# I'm so pleased.



## scareme (Aug 29, 2006)

Today they had a retirement ceremony for my husband, even though his last day isn't until the 20th. I was surprised and pleased to get recognized also, for sticking with him for the entire 33 years. I said I should have gotten hazardous duty pay for the last 33 years, and everyone agreed with me. Except for Rick, who flipped me off. I love him.


----------



## RoxyBlue (Oct 6, 2008)

Awww, how sweet of them to recognize the importance of a spouse's support. Congrats to you both!


----------



## bobzilla (Nov 13, 2008)

Congrats


----------



## The Halloween Lady (Aug 18, 2010)

That is so very cool. How wonderful of them to include and honor you as well. I have been married for 32 years so I realize what an accomplishment that is.

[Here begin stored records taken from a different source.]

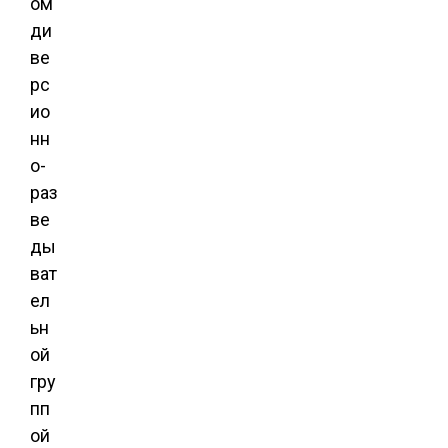
ом
ди
ве
рс
ио
нн
о-
раз
ве
ды
ват
ел
ьн
ой
гру
пп
ой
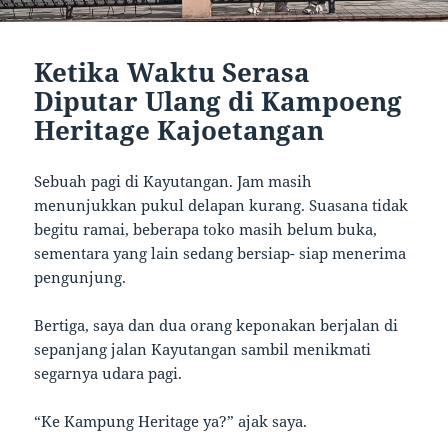
Ketika Waktu Serasa
Diputar Ulang di Kampoeng
Heritage Kajoetangan
Sebuah pagi di Kayutangan. Jam masih
menunjukkan pukul delapan kurang. Suasana tidak
begitu ramai, beberapa toko masih belum buka,
sementara yang lain sedang bersiap- siap menerima
pengunjung.
Bertiga, saya dan dua orang keponakan berjalan di
sepanjang jalan Kayutangan sambil menikmati
segarnya udara pagi.
“Ke Kampung Heritage ya?” ajak saya.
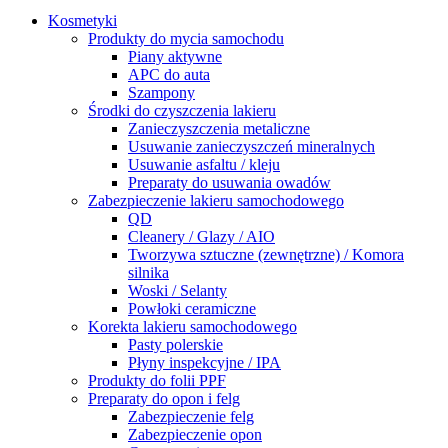
Kosmetyki
Produkty do mycia samochodu
Piany aktywne
APC do auta
Szampony
Środki do czyszczenia lakieru
Zanieczyszczenia metaliczne
Usuwanie zanieczyszczeń mineralnych
Usuwanie asfaltu / kleju
Preparaty do usuwania owadów
Zabezpieczenie lakieru samochodowego
QD
Cleanery / Glazy / AIO
Tworzywa sztuczne (zewnętrzne) / Komora
silnika
Woski / Selanty
Powłoki ceramiczne
Korekta lakieru samochodowego
Pasty polerskie
Płyny inspekcyjne / IPA
Produkty do folii PPF
Preparaty do opon i felg
Zabezpieczenie felg
Zabezpieczenie opon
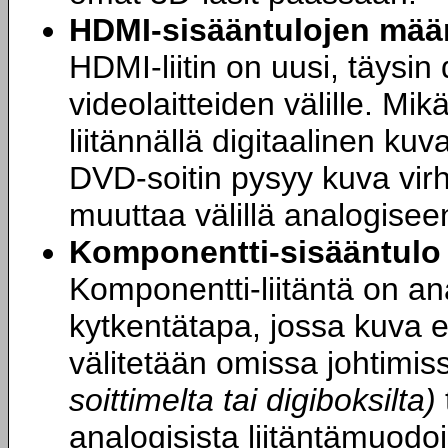
HDMI-sisääntulojen mää
HDMI-liitin on uusi, täysin 
videolaitteiden välille. Mik
liitännällä digitaalinen ku
DVD-soitin pysyy kuva vir
muuttaa välillä analogise
Komponentti-sisääntulo 
Komponentti-liitäntä on an
kytkentätapa, jossa kuva er
välitetään omissa johtimiss
soittimelta tai digiboksilta)
analogisista liitäntämuodo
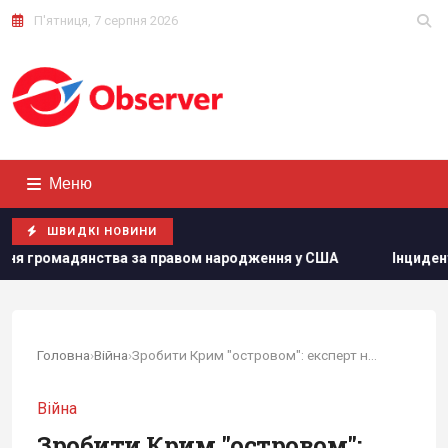
П'ятниця, 7 серпня 2026
Меню
ШВИДКІ НОВИНИ
 правом народження у США
Інцидент у Лейпцигу: у Німечч
Головна
›
Війна
›
Зробити Крим "островом": експерт назвав...
Війна
Зробити Крим "островом":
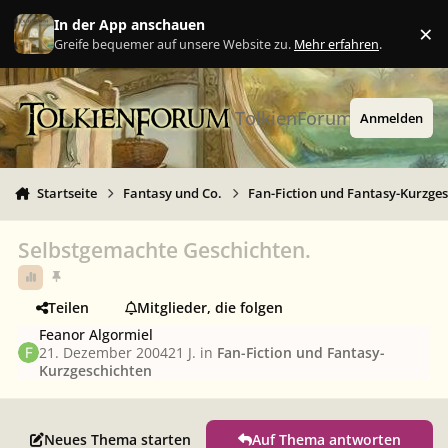
Zu Inhalt springen
In der App anschauen
×
Ig
Greife bequemer auf unsere Website zu.
Mehr erfahren
.
TolkienForum
Anmelden
Startseite
Fantasy und Co.
Fan-Fiction und Fantasy-Kurzge
Selbstgemachte Geschichten.
Teilen
Mitglieder, die folgen
Feanor Algormiel
21. Dezember 2004
21 J.
in
Fan-Fiction und Fantasy-
Kurzgeschichten
Neues Thema starten
Auf Thema antworten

Thank you both for your service.


----------



## Spooky1 (Aug 25, 2008)

Congrats to you both, now you'll have to put up with him all day long too!


----------



## Hairazor (Mar 13, 2012)

Yay you two!


----------



## Wildcat (Nov 3, 2007)

The navy did the same for my wife and kids. It's well deserved recognition of the people that keep everything together when service persons are away and help those same service persons deal with whatever issues are caused.

Congrats on the retirement and thanks for your support.


----------



## Abunai (Oct 28, 2007)

Very cool.
Both you and your hubby deserve the recognition. 
Thank you both for your service (even though it was only the Air Force) . 

Abunai
(Proud Army Vet)


----------



## Headless (Sep 4, 2011)

That's lovely Laura.


----------



## Pumpkin5 (Aug 8, 2010)

:jol:That is wonderful Laura! You definitely deserve the recognition, you are the glue that holds it all together. I think the family unit is such an important and vital necessity for the strength of our great nation. All of our military men and women deserve to have the support of their families and as always, I am so grateful for their service and keep them in my prayers each night. Yay for Rick and double Yay for you!


----------



## scareme (Aug 29, 2006)

Thank you for your kind words, everyone. It has been an interesting 33 years. He was deployed 22 times in that amount of time. During his first year I lived in 5 different states. Talk about living out of a suitcase. Anyway we've had a lot of experiences we wouldn't have had otherwise. 

Abunai, the Army is the one area of service my family didn't serve in. My Dad was a Marine during the Korean war. My brother was in the Navy during the Vietnam war. And Rick was in during Iraq 1 & 2 and Afghanistan. And God has blessed each of them by sending them home alive. We're a very lucky family.


----------